Data under study —
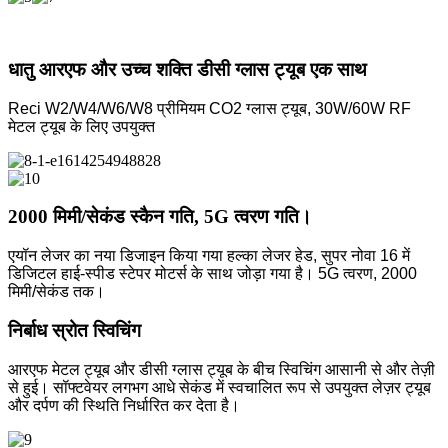
धातु आरएफ और उच्च शक्ति डीसी ग्लास ट्यूब एक साथ
Reci W2/W4/W6/W8 प्रीमियम CO2 ग्लास ट्यूब, 30W/60W RF
मेटल ट्यूब के लिए उपयुक्त
2000 मिमी/सेकंड स्कैन गति, 5G त्वरण गति।
एयॉन लेजर का नया डिजाइन किया गया हल्का लेजर हेड, सुपर नोवा 16 में
डिजिटल हाई-स्पीड स्टेपर मोटर्स के साथ जोड़ा गया है। 5G त्वरण, 2000
मिमी/सेकंड तक।
निर्बाध स्रोत स्विचिंग
आरएफ मेटल ट्यूब और डीसी ग्लास ट्यूब के बीच स्विचिंग आसानी से और तेज़ी
से हुई। सॉफ्टवेयर लगभग आधे सेकंड में स्वचालित रूप से उपयुक्त लेज़र ट्यूब
और दर्पण की स्थिति निर्धारित कर देता है।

Instructions for the task —
Report each line above that includes the string "आरएफ".

Answer to this exercise —
धातु आरएफ और उच्च शक्ति डीसी ग्लास ट्यूब एक साथ
आरएफ मेटल ट्यूब और डीसी ग्लास ट्यूब के बीच स्विचिंग आसानी से और तेज़ी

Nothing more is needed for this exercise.